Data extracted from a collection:

________________________________________

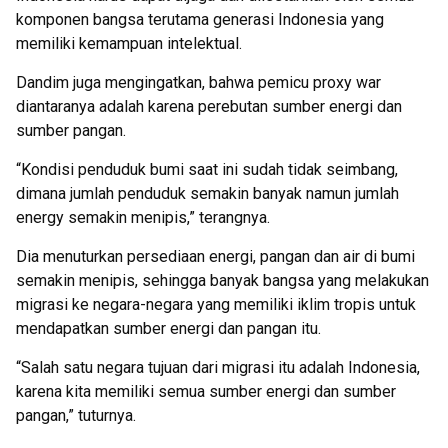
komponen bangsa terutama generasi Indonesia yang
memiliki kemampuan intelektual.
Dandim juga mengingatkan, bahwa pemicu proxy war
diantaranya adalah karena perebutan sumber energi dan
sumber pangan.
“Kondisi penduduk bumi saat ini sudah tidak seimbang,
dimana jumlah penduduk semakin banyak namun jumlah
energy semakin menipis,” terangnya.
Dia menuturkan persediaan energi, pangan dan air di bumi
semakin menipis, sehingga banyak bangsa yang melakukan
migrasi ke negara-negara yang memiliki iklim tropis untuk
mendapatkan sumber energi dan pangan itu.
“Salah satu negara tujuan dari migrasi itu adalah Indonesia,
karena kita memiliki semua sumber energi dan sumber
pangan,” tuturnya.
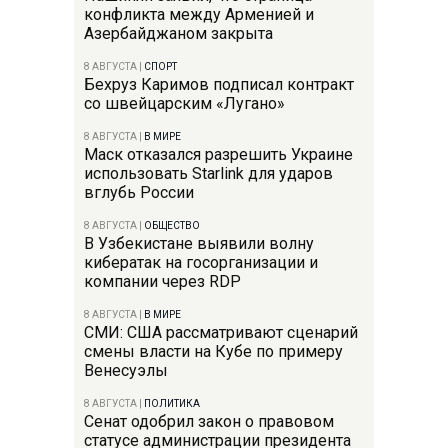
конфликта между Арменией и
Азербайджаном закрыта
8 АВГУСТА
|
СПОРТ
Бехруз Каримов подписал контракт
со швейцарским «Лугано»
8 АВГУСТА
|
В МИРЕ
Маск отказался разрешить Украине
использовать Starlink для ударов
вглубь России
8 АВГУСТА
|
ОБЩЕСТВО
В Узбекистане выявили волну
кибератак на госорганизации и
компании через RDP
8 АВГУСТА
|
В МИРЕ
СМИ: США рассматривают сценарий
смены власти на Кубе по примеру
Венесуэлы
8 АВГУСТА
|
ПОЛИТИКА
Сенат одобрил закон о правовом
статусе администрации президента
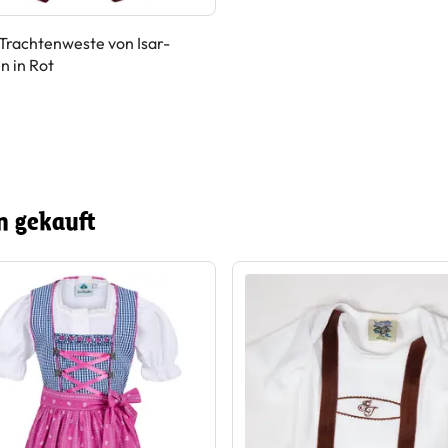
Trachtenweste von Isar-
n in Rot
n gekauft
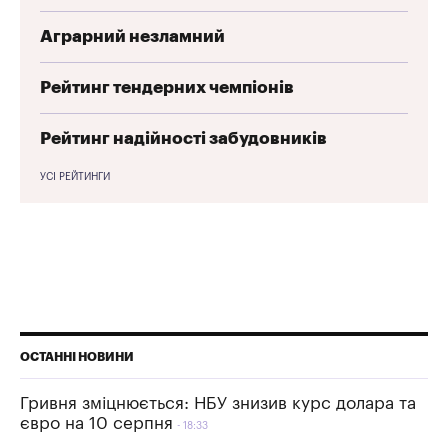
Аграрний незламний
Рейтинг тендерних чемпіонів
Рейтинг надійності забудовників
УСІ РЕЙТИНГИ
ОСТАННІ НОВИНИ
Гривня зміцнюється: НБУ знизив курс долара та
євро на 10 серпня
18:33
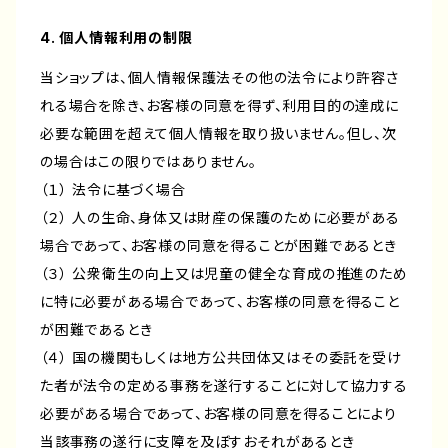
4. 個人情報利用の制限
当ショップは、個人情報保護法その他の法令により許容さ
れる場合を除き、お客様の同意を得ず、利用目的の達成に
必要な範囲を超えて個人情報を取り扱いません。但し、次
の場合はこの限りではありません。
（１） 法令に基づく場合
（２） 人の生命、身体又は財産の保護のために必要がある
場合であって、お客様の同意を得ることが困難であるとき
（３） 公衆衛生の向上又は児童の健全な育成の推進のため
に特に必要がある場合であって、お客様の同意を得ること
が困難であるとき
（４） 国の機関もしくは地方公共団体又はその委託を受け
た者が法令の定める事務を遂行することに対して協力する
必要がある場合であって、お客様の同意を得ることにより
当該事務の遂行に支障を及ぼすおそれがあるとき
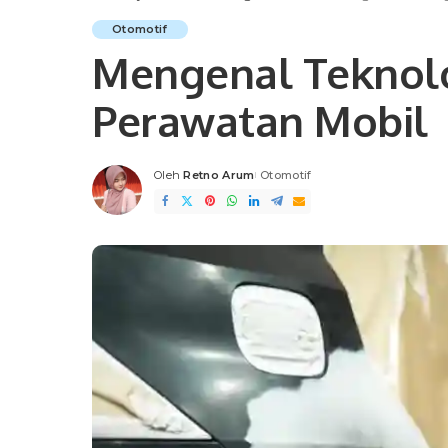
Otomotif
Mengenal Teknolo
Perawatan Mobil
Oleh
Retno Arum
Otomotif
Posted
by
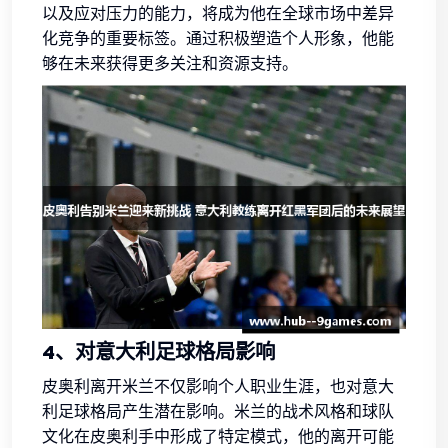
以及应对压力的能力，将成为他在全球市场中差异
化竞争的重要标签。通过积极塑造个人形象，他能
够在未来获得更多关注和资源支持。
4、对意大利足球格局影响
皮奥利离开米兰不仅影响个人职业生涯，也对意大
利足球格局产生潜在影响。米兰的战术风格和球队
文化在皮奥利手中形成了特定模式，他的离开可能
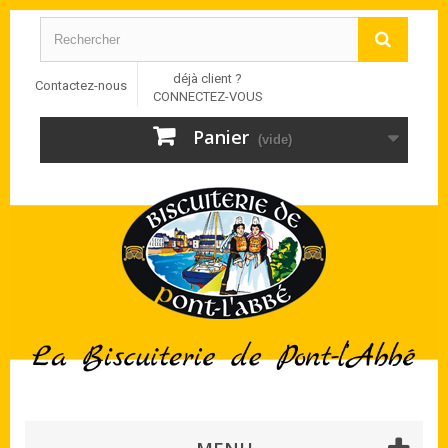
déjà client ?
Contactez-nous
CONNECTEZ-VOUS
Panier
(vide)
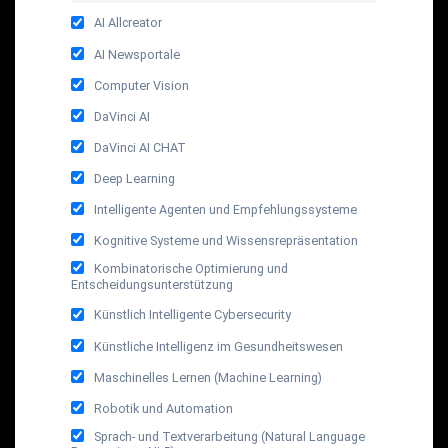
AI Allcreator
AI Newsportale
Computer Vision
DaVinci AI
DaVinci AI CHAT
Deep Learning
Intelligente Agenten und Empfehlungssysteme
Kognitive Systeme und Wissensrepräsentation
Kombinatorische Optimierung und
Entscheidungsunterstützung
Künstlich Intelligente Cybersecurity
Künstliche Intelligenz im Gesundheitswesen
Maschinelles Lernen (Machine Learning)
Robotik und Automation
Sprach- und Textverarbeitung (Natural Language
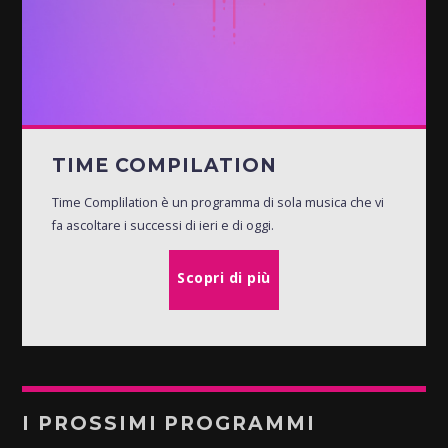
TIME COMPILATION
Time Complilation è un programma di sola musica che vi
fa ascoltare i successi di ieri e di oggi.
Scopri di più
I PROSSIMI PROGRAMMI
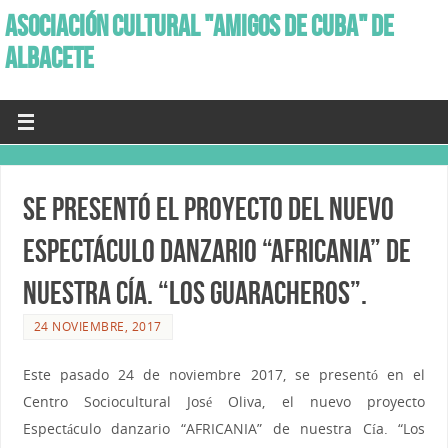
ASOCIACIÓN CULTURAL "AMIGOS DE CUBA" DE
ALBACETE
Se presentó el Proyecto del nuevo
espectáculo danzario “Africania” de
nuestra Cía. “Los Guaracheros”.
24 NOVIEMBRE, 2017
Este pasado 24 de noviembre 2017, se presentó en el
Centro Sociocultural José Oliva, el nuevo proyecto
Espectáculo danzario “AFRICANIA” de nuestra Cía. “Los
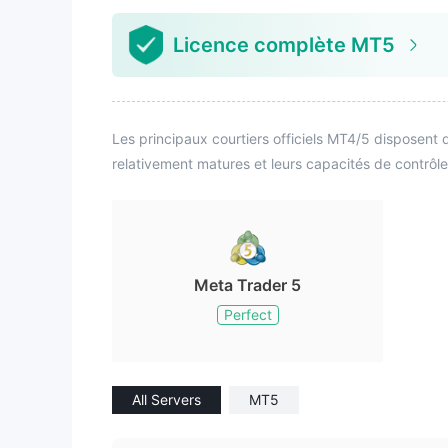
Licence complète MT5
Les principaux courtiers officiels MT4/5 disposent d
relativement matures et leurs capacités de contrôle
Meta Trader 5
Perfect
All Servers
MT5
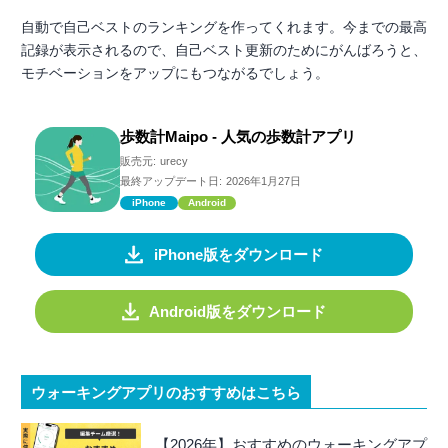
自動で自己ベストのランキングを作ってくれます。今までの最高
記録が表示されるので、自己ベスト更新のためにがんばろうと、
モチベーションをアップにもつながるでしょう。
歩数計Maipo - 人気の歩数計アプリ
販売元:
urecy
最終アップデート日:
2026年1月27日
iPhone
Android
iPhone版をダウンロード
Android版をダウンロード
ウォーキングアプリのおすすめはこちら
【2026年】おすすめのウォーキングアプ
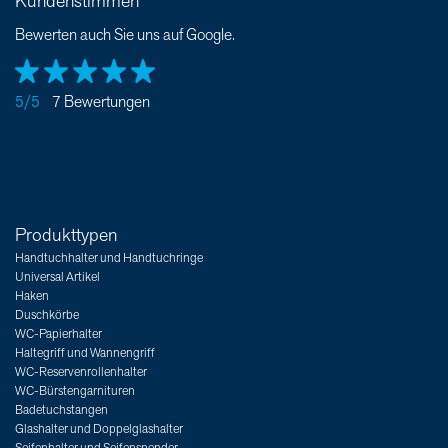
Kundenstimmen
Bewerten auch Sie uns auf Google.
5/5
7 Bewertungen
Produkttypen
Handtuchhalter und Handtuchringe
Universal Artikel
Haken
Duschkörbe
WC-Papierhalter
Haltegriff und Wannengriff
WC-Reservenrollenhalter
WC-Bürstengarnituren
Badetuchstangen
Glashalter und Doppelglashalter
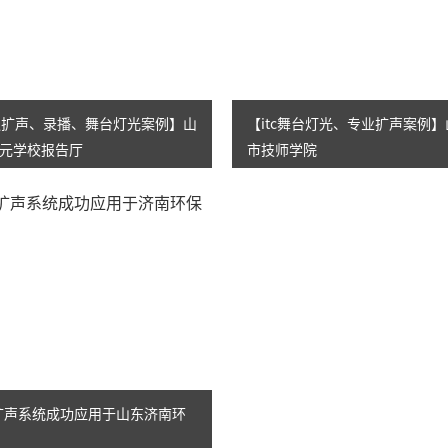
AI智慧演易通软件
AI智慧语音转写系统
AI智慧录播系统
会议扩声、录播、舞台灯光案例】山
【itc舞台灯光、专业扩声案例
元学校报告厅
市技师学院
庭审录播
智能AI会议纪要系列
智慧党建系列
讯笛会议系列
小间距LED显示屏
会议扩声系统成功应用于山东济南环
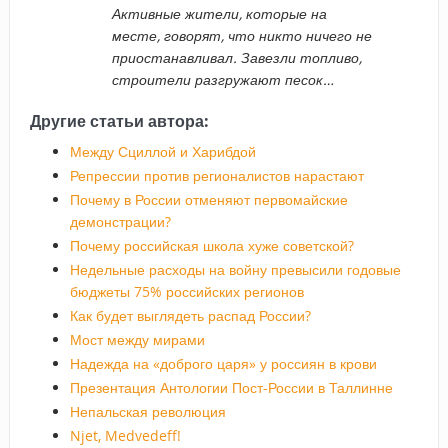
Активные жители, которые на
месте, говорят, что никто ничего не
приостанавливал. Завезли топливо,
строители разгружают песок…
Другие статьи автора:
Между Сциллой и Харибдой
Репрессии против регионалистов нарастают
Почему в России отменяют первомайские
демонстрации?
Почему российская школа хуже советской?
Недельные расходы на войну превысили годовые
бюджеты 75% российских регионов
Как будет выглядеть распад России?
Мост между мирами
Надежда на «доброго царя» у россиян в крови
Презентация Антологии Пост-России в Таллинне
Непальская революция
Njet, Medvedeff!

________________________________________

▶ Your objective: Pull every line holding "penduduk" out of the records.

▶ Written response:
“Kondisi penduduk bumi saat ini sudah tidak seimbang,
dimana jumlah penduduk semakin banyak namun jumlah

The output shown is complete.